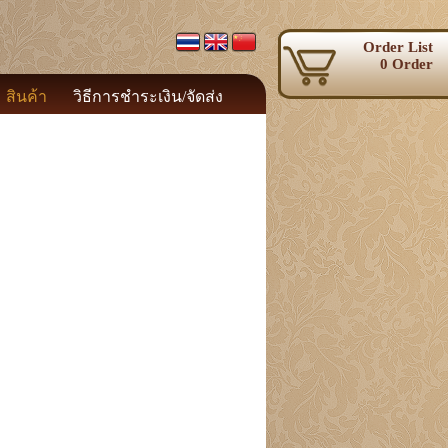
Order List
0 Order
สินค้า
วิธีการชำระเงิน/จัดส่ง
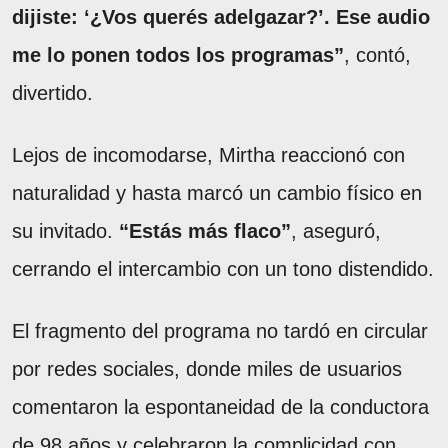
dijiste: ‘¿Vos querés adelgazar?’. Ese audio
me lo ponen todos los programas”
, contó,
divertido.
Lejos de incomodarse, Mirtha reaccionó con
naturalidad y hasta marcó un cambio físico en
su invitado.
“Estás más flaco”
, aseguró,
cerrando el intercambio con un tono distendido.
El fragmento del programa no tardó en circular
por redes sociales, donde miles de usuarios
comentaron la espontaneidad de la conductora
de 98 años y celebraron la complicidad con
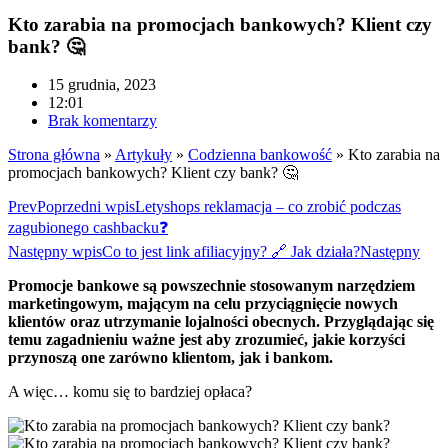
Kto zarabia na promocjach bankowych? Klient czy
bank? 🤔
15 grudnia, 2023
12:01
Brak komentarzy
Strona główna
»
Artykuły
»
Codzienna bankowość
»
Kto zarabia na
promocjach bankowych? Klient czy bank? 🤔
Prev
Poprzedni wpis
Letyshops reklamacja – co zrobić podczas
zagubionego cashbacku❓
Następny wpis
Co to jest link afiliacyjny? 🔗 Jak działa?
Następny
Promocje bankowe są powszechnie stosowanym narzędziem
marketingowym, mającym na celu przyciągnięcie nowych
klientów oraz utrzymanie lojalności obecnych. Przyglądając się
temu zagadnieniu ważne jest aby zrozumieć, jakie korzyści
przynoszą one zarówno klientom, jak i bankom.
A więc… komu się to bardziej opłaca?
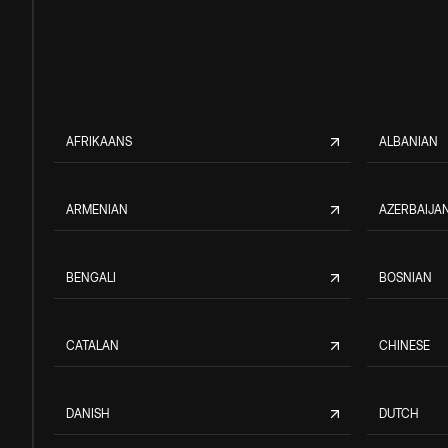
AFRIKAANS
ALBANIAN
ARMENIAN
AZERBAIJAN
BENGALI
BOSNIAN
CATALAN
CHINESE
DANISH
DUTCH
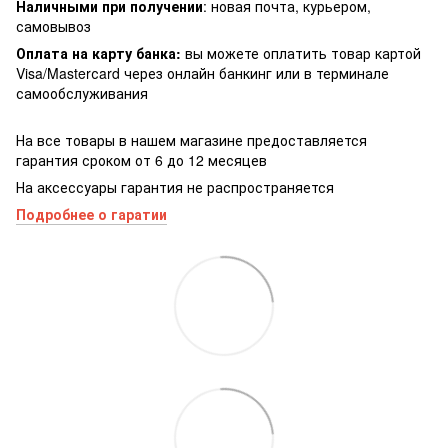
Наличными при получении
: новая почта, курьером,
самовывоз
Оплата на карту банка:
вы можете оплатить товар картой
Visa/Masterсard через онлайн банкинг или в терминале
самообслуживания
На все товары в нашем магазине предоставляется
гарантия сроком от 6 до 12 месяцев
На аксессуары гарантия не распространяется
Подробнее о гаратии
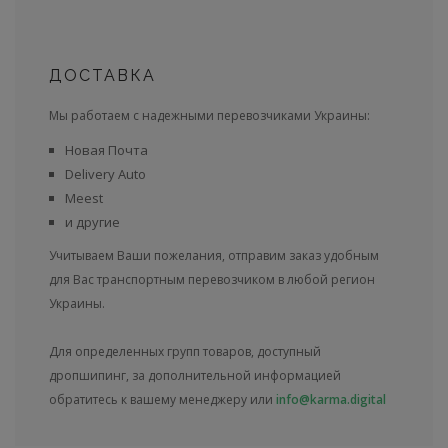
ДОСТАВКА
Мы работаем с надежными перевозчиками Украины:
Новая Почта
Delivery Auto
Meest
и другие
Учитываем Ваши пожелания, отправим заказ удобным
для Вас транспортным перевозчиком в любой регион
Украины.
Для определенных групп товаров, доступный
дропшипинг, за дополнительной информацией
обратитесь к вашему менеджеру или
info@karma.digital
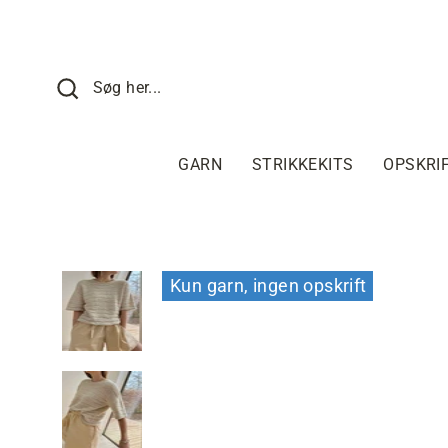
Fortsæt
til
indhold
SØG HER
Søg her...
GARN
STRIKKEKITS
OPSKRI
Kun garn, ingen opskrift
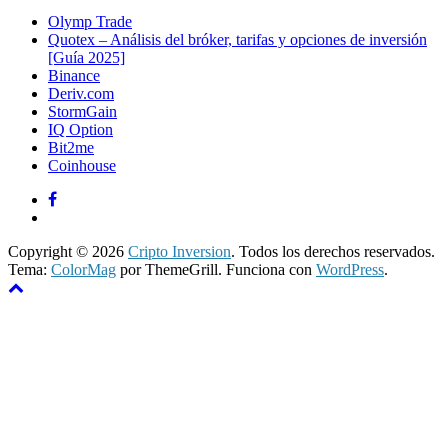
Olymp Trade
Quotex – Análisis del bróker, tarifas y opciones de inversión
[Guía 2025]
Binance
Deriv.com
StormGain
IQ Option
Bit2me
Coinhouse
Copyright © 2026
Cripto Inversion
. Todos los derechos reservados.
Tema:
ColorMag
por ThemeGrill. Funciona con
WordPress
.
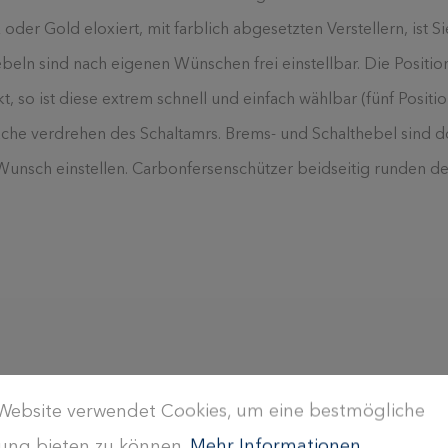
der Gold eloxiert, mit farblich abgesetzten Verstellern, ist S
beln sind nach eigenen Wünschen frei einstellbar. Die Positio
t, so ist diese extrem schnell und einfach wählbar (fünf Posit
he verdrehen des Schaltamrs. Brems- und Schalthebel sind dop
h Wunsch einstellen. Carbonfersenschützer beidseitig runden d
Website verwendet Cookies, um eine bestmögliche
ung bieten zu können.
Mehr Informationen ...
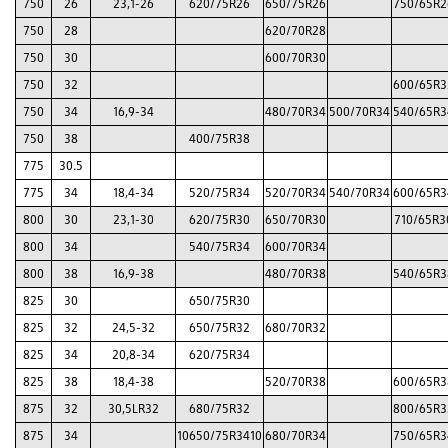
750
26
23,1-26
620/75R26
650/75R26
750/65R2
750
28
620/70R28
750
30
600/70R30
750
32
600/65R3
750
34
16,9-34
480/70R34
500/70R34
540/65R3
750
38
400/75R38
775
30.5
775
34
18,4-34
520/75R34
520/70R34
540/70R34
600/65R3
800
30
23,1-30
620/75R30
650/70R30
710/65R3
800
34
540/75R34
600/70R34
800
38
16,9-38
480/70R38
540/65R3
825
30
650/75R30
825
32
24,5-32
650/75R32
680/70R32
825
34
20,8-34
620/75R34
825
38
18,4-38
520/70R38
600/65R3
875
32
30,5LR32
680/75R32
800/65R3
875
34
10650/75R3410
680/70R34
750/65R3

* * * * *

YOUR OBJECTIVE: Transcribe all of the records above character for character. Exclude the pictures.

REPLY TO THE EXERCISE:
Order List
0 Order
สินค้า
วิธีการชำระเงิน/จัดส่ง
dijiste: ‘¿Vos querés adelgazar?’. Ese audio
me lo ponen todos los programas”
, contó,
divertido.
Lejos de incomodarse, Mirtha reaccionó con
naturalidad y hasta marcó un cambio físico en
su invitado.
“Estás más flaco”
, aseguró,
cerrando el intercambio con un tono distendido.
El fragmento del programa no tardó en circular
por redes sociales, donde miles de usuarios
comentaron la espontaneidad de la conductora
de 98 años y celebraron la complicidad con
Kto zarabia na promocjach bankowych? Klient czy
bank? 🤔
15 grudnia, 2023
12:01
Brak komentarzy
Strona główna
»
Artykuły
»
Codzienna bankowość
»
Kto zarabia na
promocjach bankowych? Klient czy bank? 🤔
Prev
Poprzedni wpis
Letyshops reklamacja – co zrobić podczas
zagubionego cashbacku❓
Następny wpis
Co to jest link afiliacyjny? 🔗 Jak działa?
Następny
Promocje bankowe są powszechnie stosowanym narzędziem
marketingowym, mającym na celu przyciągnięcie nowych
klientów oraz utrzymanie lojalności obecnych. Przyglądając się
temu zagadnieniu ważne jest aby zrozumieć, jakie korzyści
przynoszą one zarówno klientom, jak i bankom.
A więc… komu się to bardziej opłaca?
AFRIKAANS
ALBANIAN
ARMENIAN
AZERBAIJAN
BENGALI
BOSNIAN
CATALAN
CHINESE
DANISH
DUTCH
Наличными при получении
: новая почта, курьером,
самовывоз
Оплата на карту банка:
вы можете оплатить товар картой
Visa/Masterсard через онлайн банкинг или в терминале
самообслуживания
На все товары в нашем магазине предоставляется
гарантия сроком от 6 до 12 месяцев
На аксессуары гарантия не распространяется
Подробнее о гаратии
ДОСТАВКА
Мы работаем с надежными перевозчиками Украины:
Новая Почта
Delivery Auto
Meest
и другие
Учитываем Ваши пожелания, отправим заказ удобным
для Вас транспортным перевозчиком в любой регион
Украины.
Для определенных групп товаров, доступный
дропшипинг, за дополнительной информацией
обратитесь к вашему менеджеру или
info@karma.digital
Fortsæt
til
indhold
SØG HER
Søg her...
GARN
STRIKKEKITS
OPSKRI
Kun garn, ingen opskrift
Olymp Trade
Quotex – Análisis del bróker, tarifas y opciones de inversión
[Guía 2025]
Binance
Deriv.com
StormGain
IQ Option
Bit2me
Coinhouse
Copyright © 2026
Cripto Inversion
. Todos los derechos reservados.
Tema:
ColorMag
por ThemeGrill. Funciona con
WordPress
.
der Gold eloxiert, mit farblich abgesetzten Verstellern, ist S
beln sind nach eigenen Wünschen frei einstellbar. Die Positio
t, so ist diese extrem schnell und einfach wählbar (fünf Posit
he verdrehen des Schaltamrs. Brems- und Schalthebel sind dop
h Wunsch einstellen. Carbonfersenschützer beidseitig runden d
Website verwendet Cookies, um eine bestmögliche
ung bieten zu können.
Mehr Informationen ...
750
26
23,1-26
620/75R26
650/75R26
750/65R2
750
28
620/70R28
750
30
600/70R30
750
32
600/65R3
750
34
16,9-34
480/70R34
500/70R34
540/65R3
750
38
400/75R38
775
30.5
775
34
18,4-34
520/75R34
520/70R34
540/70R34
600/65R3
800
30
23,1-30
620/75R30
650/70R30
710/65R3
800
34
540/75R34
600/70R34
800
38
16,9-38
480/70R38
540/65R3
825
30
650/75R30
825
32
24,5-32
650/75R32
680/70R32
825
34
20,8-34
620/75R34
825
38
18,4-38
520/70R38
600/65R3
875
32
30,5LR32
680/75R32
800/65R3
875
34
10650/75R3410
680/70R34
750/65R3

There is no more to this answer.